§ Your task
Your job is to return every line in the data holding the string "SundayMondayTuesdayWednesdayThursdayFrid".

START Data to examine

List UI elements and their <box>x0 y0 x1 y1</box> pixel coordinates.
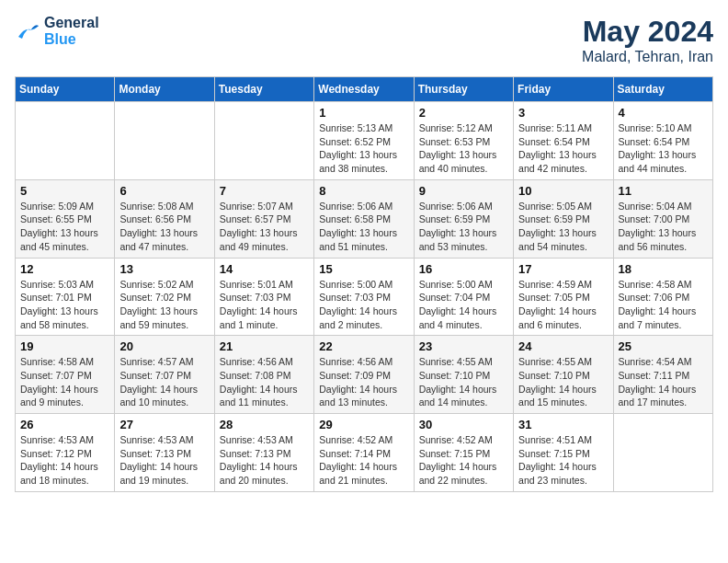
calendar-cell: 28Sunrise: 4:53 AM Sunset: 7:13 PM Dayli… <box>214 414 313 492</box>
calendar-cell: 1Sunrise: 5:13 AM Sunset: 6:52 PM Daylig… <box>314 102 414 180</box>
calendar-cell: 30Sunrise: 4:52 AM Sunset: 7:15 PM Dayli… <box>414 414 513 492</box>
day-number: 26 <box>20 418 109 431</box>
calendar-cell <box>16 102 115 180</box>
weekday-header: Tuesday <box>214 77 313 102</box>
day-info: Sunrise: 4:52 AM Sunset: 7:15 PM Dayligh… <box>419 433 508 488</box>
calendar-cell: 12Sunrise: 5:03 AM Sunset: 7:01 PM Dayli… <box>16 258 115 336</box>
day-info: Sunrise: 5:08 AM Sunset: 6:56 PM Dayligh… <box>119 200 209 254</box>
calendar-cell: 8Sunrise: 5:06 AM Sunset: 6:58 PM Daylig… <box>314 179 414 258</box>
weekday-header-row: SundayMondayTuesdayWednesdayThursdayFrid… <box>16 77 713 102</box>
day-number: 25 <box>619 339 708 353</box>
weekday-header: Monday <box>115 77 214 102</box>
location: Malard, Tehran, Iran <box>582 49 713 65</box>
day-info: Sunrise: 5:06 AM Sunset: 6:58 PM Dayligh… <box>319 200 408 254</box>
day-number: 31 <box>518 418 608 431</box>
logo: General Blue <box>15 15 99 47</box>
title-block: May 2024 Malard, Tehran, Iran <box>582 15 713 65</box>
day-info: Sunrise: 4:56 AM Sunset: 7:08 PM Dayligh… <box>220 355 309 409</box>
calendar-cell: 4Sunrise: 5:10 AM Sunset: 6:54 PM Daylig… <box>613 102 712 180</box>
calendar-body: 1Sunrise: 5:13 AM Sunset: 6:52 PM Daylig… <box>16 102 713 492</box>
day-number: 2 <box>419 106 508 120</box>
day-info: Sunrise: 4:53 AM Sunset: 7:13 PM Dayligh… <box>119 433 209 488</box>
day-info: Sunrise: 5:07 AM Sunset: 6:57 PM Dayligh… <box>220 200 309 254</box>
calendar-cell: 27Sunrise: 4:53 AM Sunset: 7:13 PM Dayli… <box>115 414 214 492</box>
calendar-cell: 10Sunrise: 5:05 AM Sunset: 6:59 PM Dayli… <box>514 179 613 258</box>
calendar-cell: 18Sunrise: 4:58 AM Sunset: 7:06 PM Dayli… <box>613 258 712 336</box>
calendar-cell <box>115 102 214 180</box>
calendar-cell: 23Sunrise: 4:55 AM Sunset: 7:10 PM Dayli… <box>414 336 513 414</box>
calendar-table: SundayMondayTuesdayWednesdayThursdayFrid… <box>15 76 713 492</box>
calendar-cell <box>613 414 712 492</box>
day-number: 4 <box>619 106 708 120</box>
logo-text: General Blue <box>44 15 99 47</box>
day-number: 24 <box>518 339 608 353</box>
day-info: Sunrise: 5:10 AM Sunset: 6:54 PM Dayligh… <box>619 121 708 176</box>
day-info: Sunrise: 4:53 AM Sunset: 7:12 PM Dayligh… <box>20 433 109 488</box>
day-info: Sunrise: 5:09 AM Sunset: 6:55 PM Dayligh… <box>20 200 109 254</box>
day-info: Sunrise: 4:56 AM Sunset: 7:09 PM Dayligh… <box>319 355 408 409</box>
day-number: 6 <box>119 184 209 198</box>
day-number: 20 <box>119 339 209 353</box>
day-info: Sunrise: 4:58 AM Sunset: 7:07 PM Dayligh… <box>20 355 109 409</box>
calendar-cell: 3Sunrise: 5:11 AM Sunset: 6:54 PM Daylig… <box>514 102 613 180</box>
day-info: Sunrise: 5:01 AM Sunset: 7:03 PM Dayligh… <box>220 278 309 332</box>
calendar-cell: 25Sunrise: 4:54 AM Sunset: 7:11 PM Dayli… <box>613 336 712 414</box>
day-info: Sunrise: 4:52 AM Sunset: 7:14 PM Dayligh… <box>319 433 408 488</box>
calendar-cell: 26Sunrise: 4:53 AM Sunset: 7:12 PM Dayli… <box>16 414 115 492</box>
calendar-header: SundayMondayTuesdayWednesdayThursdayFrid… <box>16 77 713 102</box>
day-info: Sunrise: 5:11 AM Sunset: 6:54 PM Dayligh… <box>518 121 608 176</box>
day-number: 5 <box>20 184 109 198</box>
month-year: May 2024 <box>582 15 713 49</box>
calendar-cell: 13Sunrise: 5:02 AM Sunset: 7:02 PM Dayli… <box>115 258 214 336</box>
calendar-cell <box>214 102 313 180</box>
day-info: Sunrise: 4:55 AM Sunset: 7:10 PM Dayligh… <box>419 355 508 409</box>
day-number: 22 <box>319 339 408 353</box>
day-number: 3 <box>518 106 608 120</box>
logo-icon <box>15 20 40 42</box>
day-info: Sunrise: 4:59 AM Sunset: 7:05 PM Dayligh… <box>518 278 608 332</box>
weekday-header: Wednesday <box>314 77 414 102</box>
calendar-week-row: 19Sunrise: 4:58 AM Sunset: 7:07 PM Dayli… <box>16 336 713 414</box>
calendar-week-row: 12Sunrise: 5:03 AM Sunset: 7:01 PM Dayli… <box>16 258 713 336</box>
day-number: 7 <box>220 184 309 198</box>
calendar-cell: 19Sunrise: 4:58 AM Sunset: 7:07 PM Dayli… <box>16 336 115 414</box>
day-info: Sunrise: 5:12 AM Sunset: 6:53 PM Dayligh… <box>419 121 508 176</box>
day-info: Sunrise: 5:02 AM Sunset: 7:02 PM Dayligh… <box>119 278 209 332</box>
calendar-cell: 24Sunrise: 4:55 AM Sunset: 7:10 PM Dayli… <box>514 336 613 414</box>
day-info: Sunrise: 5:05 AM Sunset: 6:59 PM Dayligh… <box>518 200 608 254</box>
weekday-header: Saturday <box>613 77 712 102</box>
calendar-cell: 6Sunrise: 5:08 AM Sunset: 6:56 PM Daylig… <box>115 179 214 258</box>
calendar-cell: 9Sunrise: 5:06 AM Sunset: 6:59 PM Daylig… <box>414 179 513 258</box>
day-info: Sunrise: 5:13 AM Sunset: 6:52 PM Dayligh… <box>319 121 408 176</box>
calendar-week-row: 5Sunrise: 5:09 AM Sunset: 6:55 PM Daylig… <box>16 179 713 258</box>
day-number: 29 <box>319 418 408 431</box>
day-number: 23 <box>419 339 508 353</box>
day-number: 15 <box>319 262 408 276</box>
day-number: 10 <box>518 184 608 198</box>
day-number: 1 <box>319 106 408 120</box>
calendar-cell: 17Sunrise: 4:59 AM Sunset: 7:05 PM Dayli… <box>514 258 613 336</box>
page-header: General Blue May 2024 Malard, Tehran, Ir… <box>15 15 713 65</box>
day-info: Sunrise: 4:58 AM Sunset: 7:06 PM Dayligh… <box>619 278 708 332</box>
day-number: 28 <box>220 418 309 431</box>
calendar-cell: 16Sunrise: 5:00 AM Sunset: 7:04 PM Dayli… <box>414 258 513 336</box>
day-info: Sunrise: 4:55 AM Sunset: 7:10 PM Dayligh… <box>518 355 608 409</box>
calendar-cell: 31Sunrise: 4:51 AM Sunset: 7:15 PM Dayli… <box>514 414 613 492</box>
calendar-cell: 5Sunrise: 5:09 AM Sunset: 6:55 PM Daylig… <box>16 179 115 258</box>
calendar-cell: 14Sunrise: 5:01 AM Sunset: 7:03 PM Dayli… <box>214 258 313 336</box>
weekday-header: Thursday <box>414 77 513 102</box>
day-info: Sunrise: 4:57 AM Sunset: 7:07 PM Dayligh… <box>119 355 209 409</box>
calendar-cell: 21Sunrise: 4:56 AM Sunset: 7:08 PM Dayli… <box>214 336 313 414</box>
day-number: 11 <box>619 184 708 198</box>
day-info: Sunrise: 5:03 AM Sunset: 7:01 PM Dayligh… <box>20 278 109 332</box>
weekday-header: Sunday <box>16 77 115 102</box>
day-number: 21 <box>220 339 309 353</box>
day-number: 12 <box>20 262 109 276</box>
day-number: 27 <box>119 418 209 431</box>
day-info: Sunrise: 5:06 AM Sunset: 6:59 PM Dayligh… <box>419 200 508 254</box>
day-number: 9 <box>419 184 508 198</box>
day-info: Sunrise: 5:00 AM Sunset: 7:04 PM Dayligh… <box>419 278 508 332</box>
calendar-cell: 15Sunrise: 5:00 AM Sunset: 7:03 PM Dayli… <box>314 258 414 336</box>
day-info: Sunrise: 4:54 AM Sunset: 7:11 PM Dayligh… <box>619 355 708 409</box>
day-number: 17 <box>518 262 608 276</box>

END Data to examine

§ Task result
weekday-header-row: SundayMondayTuesdayWednesdayThursdayFrid… <box>16 77 713 102</box>
calendar-table: SundayMondayTuesdayWednesdayThursdayFrid… <box>15 76 713 492</box>
calendar-header: SundayMondayTuesdayWednesdayThursdayFrid… <box>16 77 713 102</box>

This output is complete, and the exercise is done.